Rory menyerahkan secangkir teh kepada Finland dan duduk di sofa menikmati tehnya sendiri.

"Oh, aku tidak tahu kau mempunyai kekasih," Finland tertarik mendengarnya. "Di mana dia sekarang?"

"Dia sudah meninggal. Aku sudah sangat lama hidup sendiri. Sampai aku bertemu kalian." Rory menatap Finland dan Aleksis dengan pandangan mata penuh kasih sayang.

"Oh... aku turut berduka."

"Terima kasih. Itu sudah lama sekali..." Rory menyesap tehnya dan hanyut dalam pikirannya sendiri. Ia sudah memberikan pesan untuk bertemu Caspar ketika mereka tiba di Hong Kong dan Caspar pun tiba tiga hari kemudian. Rory tidak menyangka bahwa Sophia akan ikut bersama Caspar dan seketika mengurungkan niatnya untuk memberi tahu Caspar tentang Finland. Ia melihat Caspar masih seorang playboy seperti dulu yang senang mempermainkan wanita.

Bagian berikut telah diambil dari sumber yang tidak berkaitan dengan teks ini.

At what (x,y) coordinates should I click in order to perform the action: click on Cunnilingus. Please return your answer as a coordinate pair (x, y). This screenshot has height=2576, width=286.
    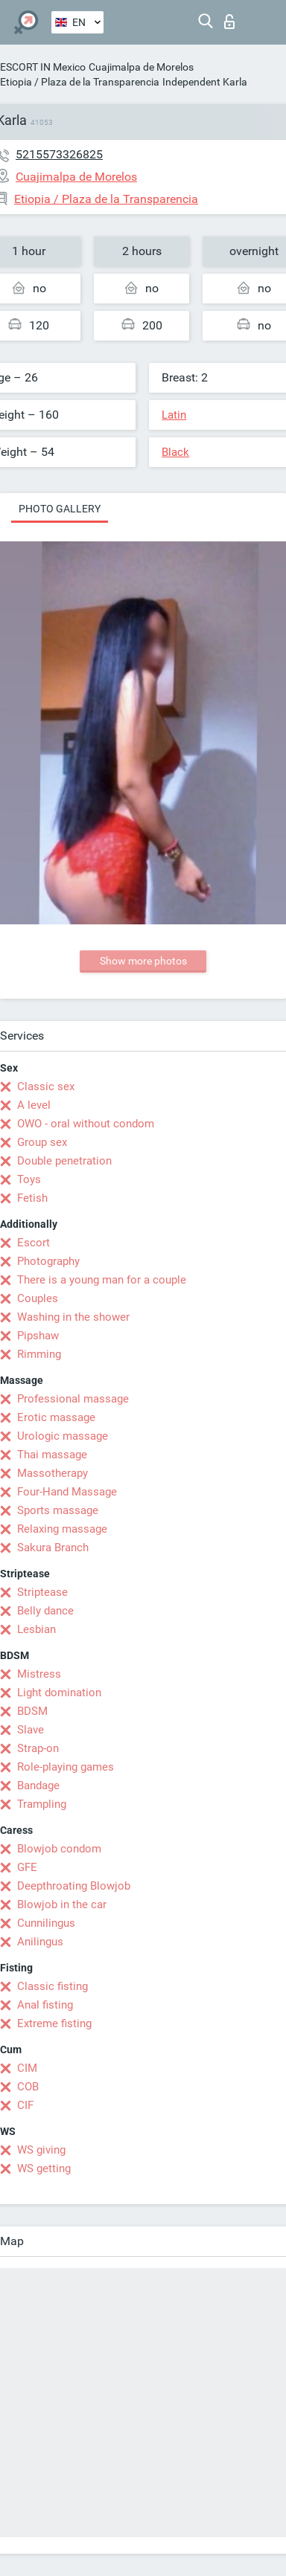
    Looking at the image, I should click on (46, 1923).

Ia menduga Finland hanyalah salah satu dari sekian banyak perempuan yang dikencani Caspar saat ia masih bertunangan dengan Katia, bahkan Caspar sampai tidak tahu bahwa Finland hamil. Bila Finland memang memiliki arti penting baginya, tentu tidak sulit bagi Caspar untuk mengetahui bahwa gadis itu mengandung anaknya.

Ia memandang ibu dan anak yang sedang duduk di sofa di seberangnya dengan pandangan kasihan. Ia tak tega bila Finland mengetahui bahwa ayah dari anaknya sedang bersama wanita lain dan sama sekali tidak memikirkan mereka.

"Finland... bagaimana kau akan mencari ayahnya Aleksis?" tanya Rory kemudian. "Kalau ia tidak ingin ditemukan, apa yang akan kau lakukan?"

"Tidak mungkin..." kata Finland cepat. "Dia pasti akan senang bertemu denganku..."

"Aku hanya berandai-andai..." Suara Rory berubah menjadi lembut, "Apa yang akan kau lakukan kalau ia tidak ingin ditemukan? Kalau kau memang berarti untuknya, bukankah ia akan mencarimu?"

Finland tahu Rory benar. Kalau Caspar tak ingin ditemukan, Finland tak dapat berbuat apa-apa.

Selama hampir dua tahun ini Caspar tidak juga mencarinya, padahal Jean sudah bangun dari koma. Apakah itu berarti Caspar sudah melupakannya? Finland ingat saat ia meninggalkan Caspar, ia sendiri yang mengatakan ia mengakhiri hubungan mereka, dan menegaskan kalau sampai Caspar bertemu perempuan lain sebelum Jean sadar, ia dipersilakan melupakan Finland.

Apakah ini berarti Caspar memang telah melupakannya...?

Pikiran-pikiran itu membuat hatinya terasa mendung.